Coder Social home page Coder Social logo

gandtr's Introduction

GAN domain translation for recognition

arXiv | Paper | Video (5m) | Poster


Codebase for the publication:

Dark Side Augmentation: Generating Diverse Night Examples for Metric Learning [arXiv]. Albert Mohwald, Tomas Jenicek and Ondřej Chum. In International Conference on Computer Vision (ICCV), 2023.

This repository builds on top of image retrieval implemented in mdir and cirtorch and adapts CycleGAN and CUT for image-to-image translation.

train_and_finetune


Pretrained models

Downloads

Day-to-night generator models

Original day CycleGAN night HEDNGAN night

More examples

Model Weights
CycleGAN (day-to-night) Download
HEDNGAN (day-to-night) Download

Embedding models

Model Avg Tokyo ROxf RPar Weights Whitening
GeM VGG16 CycleGAN 74.0 90.2 60.7 71.0 Download Download
GeM VGG16 HEDNGAN 73.5 88.8 61.1 70.7 Download Download
GeM ResNet-101 CycleGAN 78.4 92.0 66.8 76.4 Download Download
GeM ResNet-101 HEDNGAN 78.4 91.7 66.6 76.8 Download Download

All models are pretrained on Retrieval-SfM 120k.

Torch Hub

To use any pretrained model, please follow PyTorch installation instructions.

import torch

# Day-to-night generators
cyclegan = torch.hub.load('mohwald/gandtr', 'cyclegan', pretrained=True)
hedngan = torch.hub.load('mohwald/gandtr', 'hedngan', pretrained=True)

# Image descriptors
gem_vgg16_cyclegan = torch.hub.load('mohwald/gandtr', 'gem_vgg16_cyclegan', pretrained=True)
gem_vgg16_hedngan = torch.hub.load('mohwald/gandtr', 'gem_vgg16_hedngan', pretrained=True)
gem_resnet101_cyclegan = torch.hub.load('mohwald/gandtr', 'gem_resnet101_cyclegan', pretrained=True)
gem_resnet101_hedngan = torch.hub.load('mohwald/gandtr', 'gem_resnet101_hedngan', pretrained=True)

Models initialized this way are pretrained and loaded on GPU by default. If do not want to load pretrained weights, pass pretrained=False; to load the model on e.g.
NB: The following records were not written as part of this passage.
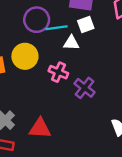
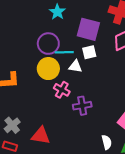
yellow circle: (25, 56) -> (48, 69), moved
purple cross: (85, 88) -> (82, 106), turned 36

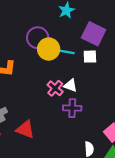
purple circle: (48, 44) -> (38, 38), moved
white triangle: (75, 66) -> (70, 85), moved
yellow circle: (48, 69) -> (49, 49), moved

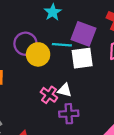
cyan line: (65, 52) -> (62, 45), moved
white square: (90, 57) -> (82, 58), size x1.5

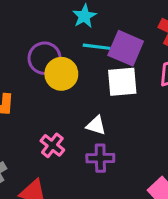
cyan line: (62, 45) -> (97, 47), moved
pink cross: (49, 95) -> (52, 145), moved

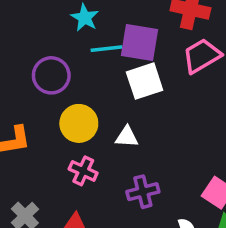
yellow circle: (61, 74) -> (79, 123), moved
purple cross: (100, 158) -> (143, 192), moved

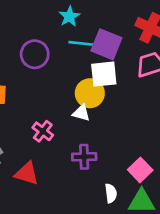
yellow circle: (79, 123) -> (90, 93), moved

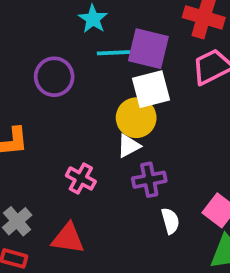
white triangle: (81, 113) -> (129, 146), turned -36
purple cross: (84, 157) -> (149, 180), moved
white semicircle: (111, 193) -> (170, 221), moved

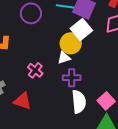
white square: (151, 89) -> (81, 30), turned -35
white semicircle: (170, 221) -> (79, 102), size x1.6

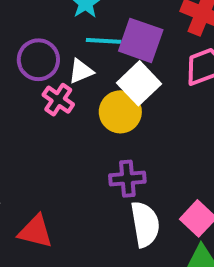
white triangle: (64, 58) -> (81, 71), moved
pink cross: (35, 70) -> (58, 100), moved

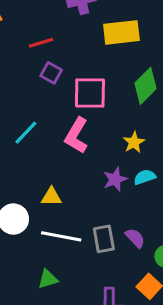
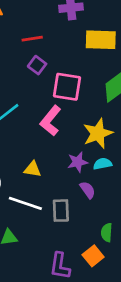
yellow star: (134, 142) -> (98, 133), size x1.6
yellow triangle: (51, 197) -> (33, 169), moved
purple semicircle: (135, 238) -> (88, 190), moved

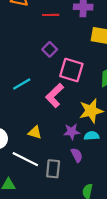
red line: (32, 39) -> (51, 15), moved

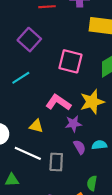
purple square: (50, 49) -> (29, 40), moved, size x1.5
pink L-shape: (55, 96) -> (58, 102), moved, turned 80
cyan semicircle: (92, 136) -> (99, 145), moved

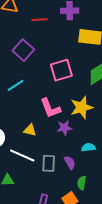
pink square: (70, 61) -> (61, 70), turned -30
pink L-shape: (58, 102) -> (50, 108), turned -145
purple semicircle: (80, 147) -> (70, 163), moved

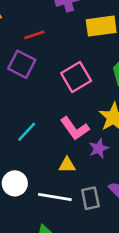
red line: (40, 20) -> (34, 35), moved
cyan line: (16, 85) -> (27, 132), moved
yellow triangle: (30, 130) -> (67, 165), moved

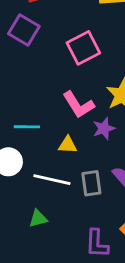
cyan line: (27, 132) -> (27, 127), moved, turned 45

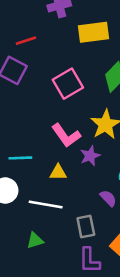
gray rectangle: (91, 183) -> (86, 227), moved

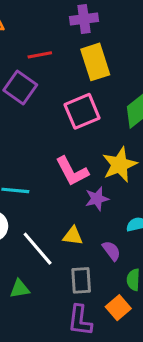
yellow rectangle: (94, 32) -> (95, 62), moved, turned 72
yellow triangle: (58, 172) -> (73, 236), moved
white line: (46, 205) -> (38, 249), turned 32

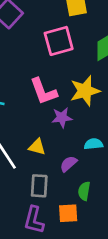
purple semicircle: (111, 251) -> (68, 164), turned -102
orange square: (118, 308) -> (68, 213), turned 30

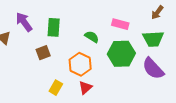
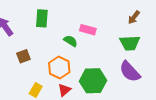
pink rectangle: (120, 24) -> (88, 30), moved
green rectangle: (54, 27) -> (42, 18), moved
green hexagon: (121, 54) -> (93, 81), moved

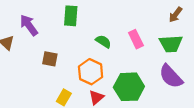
pink rectangle: (88, 30) -> (136, 39), moved, turned 49
brown square: (23, 56) -> (50, 59), turned 32

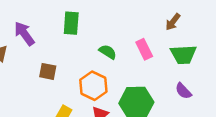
brown arrow: (176, 15) -> (173, 22), moved
purple semicircle: (171, 76) -> (183, 91), size x0.6

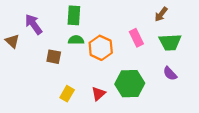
green semicircle: (108, 52) -> (76, 40), moved, turned -32
orange hexagon: (93, 86) -> (101, 48), moved

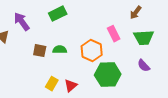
green rectangle: (74, 15) -> (58, 14), turned 60
green semicircle: (76, 40) -> (60, 50), moved
orange hexagon: (101, 48) -> (92, 51), moved
red triangle: (98, 94) -> (71, 86), moved

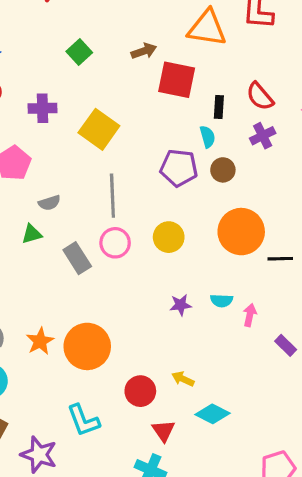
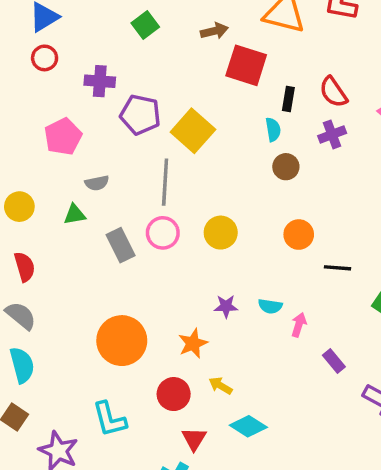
yellow square: (99, 129) -> (193, 131), moved
purple pentagon: (179, 168) -> (140, 115), moved
orange circle: (241, 232) -> (299, 235), size x0.6
orange star: (40, 341) -> (193, 343), moved

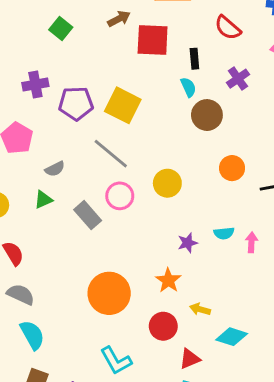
red semicircle: (333, 92) -> (228, 28), moved
brown circle: (286, 167) -> (207, 115), size x1.4
gray line: (165, 182) -> (111, 154), turned -39
red triangle: (194, 439) -> (190, 359), turned 50

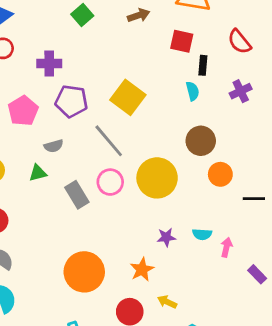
red square: (153, 40) -> (182, 41), moved, size x0.7
purple pentagon: (76, 103) -> (71, 101), moved
brown circle: (207, 115) -> (201, 141), moved
yellow circle: (167, 183) -> (157, 178), size x1.5

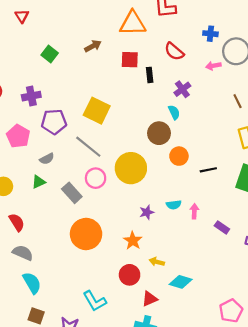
cyan semicircle: (193, 91) -> (174, 112), moved
orange circle: (84, 272) -> (86, 234), moved

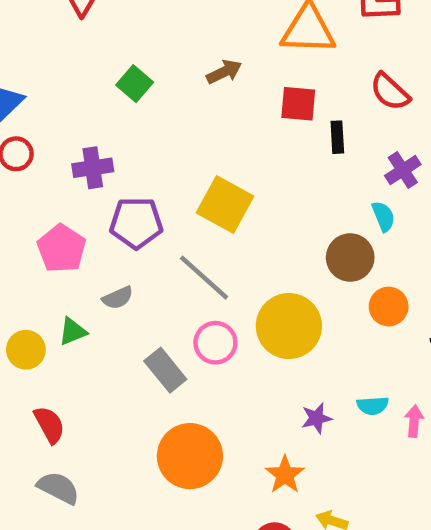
green triangle: (39, 182) -> (73, 331), moved

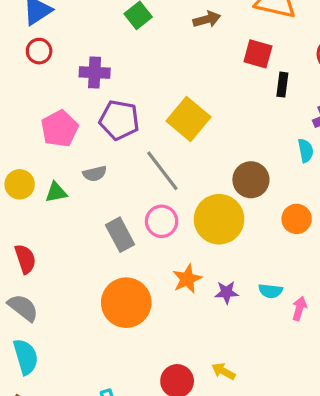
brown circle: (350, 258) -> (251, 180), moved
yellow circle: (26, 350) -> (20, 184), moved
orange star: (285, 475) -> (187, 279), moved

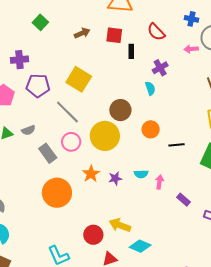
brown arrow: (207, 19) -> (82, 33), moved
gray semicircle: (95, 174) -> (28, 130), moved
yellow arrow: (223, 371) -> (120, 225), size x1.5

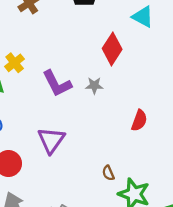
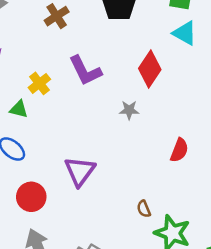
purple L-shape: (57, 83) -> (85, 71), moved

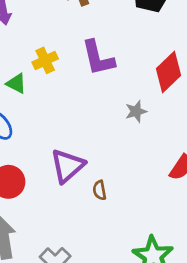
gray star: (129, 110) -> (136, 111), turned -30
brown semicircle: (144, 209) -> (100, 190), moved

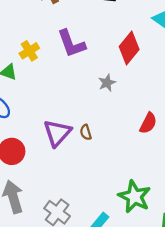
brown semicircle: (100, 190) -> (86, 132), moved

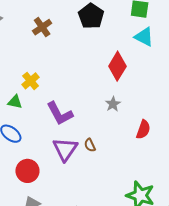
purple L-shape: (71, 44) -> (60, 114), moved
gray star: (107, 83) -> (113, 104), moved

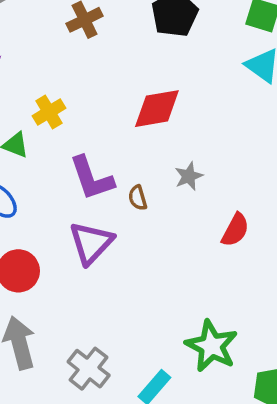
red diamond: (117, 66) -> (157, 109), moved, turned 40
brown semicircle: (90, 145) -> (138, 198), moved

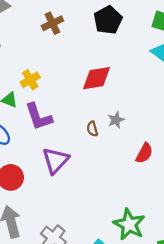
purple L-shape: (92, 178) -> (39, 117), moved
brown semicircle: (138, 198) -> (92, 129), moved

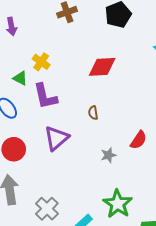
yellow cross: (30, 80) -> (41, 62), turned -30
gray star: (116, 120) -> (108, 155), moved

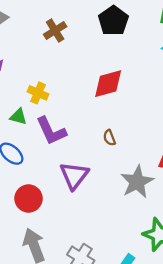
gray star: (108, 155) -> (137, 182), size x1.8

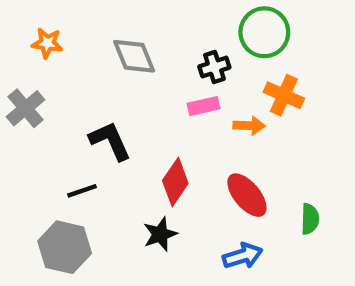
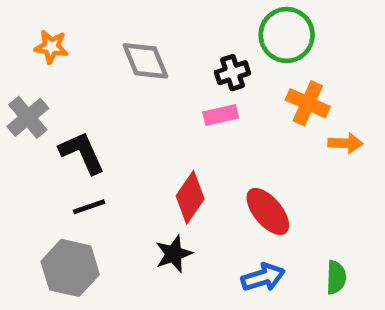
orange arrow: (249, 126) -> (345, 143), moved
black L-shape: (110, 141) -> (82, 153), moved
green semicircle: (310, 219) -> (336, 277), moved

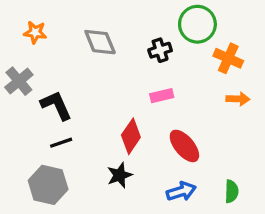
orange cross: (308, 103) -> (228, 58), moved
pink rectangle: (221, 115) -> (162, 96), moved

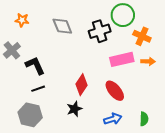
black cross: (160, 50) -> (100, 31), size x1.5
pink rectangle: (162, 96) -> (122, 59), moved, size x1.6

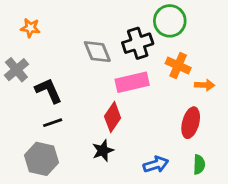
gray diamond: (62, 26) -> (97, 52), moved
orange cross: (142, 36) -> (178, 66), moved
pink rectangle: (122, 59) -> (132, 82), moved
red ellipse: (115, 91) -> (191, 123), moved, turned 55

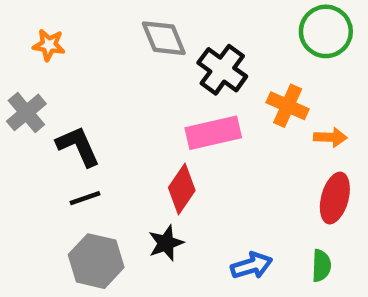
green circle: (170, 21) -> (326, 31), moved
black cross: (138, 43) -> (222, 70), turned -36
gray diamond: (97, 52) -> (164, 38), moved
red ellipse: (191, 123) -> (335, 198), moved
gray hexagon: (42, 159) -> (96, 261), moved

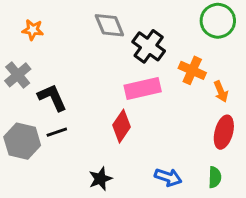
orange arrow: (330, 137) -> (221, 91), turned 65
black star: (166, 243) -> (100, 179), moved
gray hexagon: (96, 261) -> (22, 141), moved
blue arrow: (252, 266) -> (168, 177), turned 36

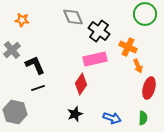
orange arrow: (221, 91) -> (138, 66), moved
gray hexagon: (22, 141) -> (15, 112), moved
black star: (100, 179) -> (75, 114), moved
CPU, pass device="cpu".

Important

The expected input of all descriptor models listed above is a batch of normalized images after CLAHE transform. To recommended way how to obtain the image preprocessing transforms (suitable for dataset loader) is demonstrated in the snippet below:

>>> import torch
>>> model = torch.hub.load('mohwald/gandtr', 'gem_vgg16_hedngan')
>>> model.transform
Compose(
    Pil2Numpy()
    ApplyClahe(clip_limit=1.0, grid_size=8, colorspace=lab)
    ToTensor()
    Normalize(mean=[0.485, 0.456, 0.406], std=[0.229, 0.224, 0.225], strict_shape=True)
)

Inference

A single global descriptor can be extracted from an image simply with:

import torch
from PIL import Image

model = torch.hub.load('mohwald/gandtr', 'gem_vgg16_hedngan')
with open("orloj.jpg", 'rb') as f:
    image = Image.open(f).convert("RGB")
inputs = model.transform(image).unsqueeze(0)
with torch.no_grad():
    vec = model(inputs)
print(vec)

The output is 512-sized L2-normalized whitened vector. For the orloj.jpg, you should obtain the vector ending very close to:

        -6.3813e-03, -2.2138e-04,  2.0179e-03,  1.9477e-02,  6.6316e-03,
         1.0677e-02,  1.0847e-02], device='cuda:0')

Installation

  1. Install ffmpeq and graphviz, if you do not have it; ffmpeg is required for OpenCV, graphviz allows to draw network architecture.
sudo apt-get install ffmpeg libsm6 libxext6 graphviz   # Ubuntu and Debian-based system
sudo dnf install ffmpeg libSM graphviz                 # RHEL, Fedora, and CentOS-based system 
  1. Clone this repository: [email protected]:mohwald/gandtr.git && cd gandtr
  2. Install dependencies: pip install -r requirements.txt
  3. (Optional) set environment variables:
    • ${CIRTORCH_ROOT}, where you want to store image data and model weights. All necesarry data for the evaluation and training are automatically downloaded there.
    • ${CUDA_VISIBLE_DEVICES}, set to a single gpu, e.g. export CUDA_VISIBLE_DEVICES=0
  4. Go to mdir/examples

General scenario format and execution

Inside mdir/examples, each experiment can be executed by script perform_scenario.py, that runs yaml scenarios based on this structure:

TARGET:
  1_step:  # first step parameters dictionary
      ...
  2_step:  # second step parameters dictionary
      ...
  ...

Nested dictionary keys can be used in parameters and variables (nested keys are separated by a dot). Bash-style variables are supported within a TARGET, e.g. ${1_step.section.key}. A special variable ${SCENARIO_NAME} denotes the name of the executed scenario (last scenario name, if scenarios are overlayed).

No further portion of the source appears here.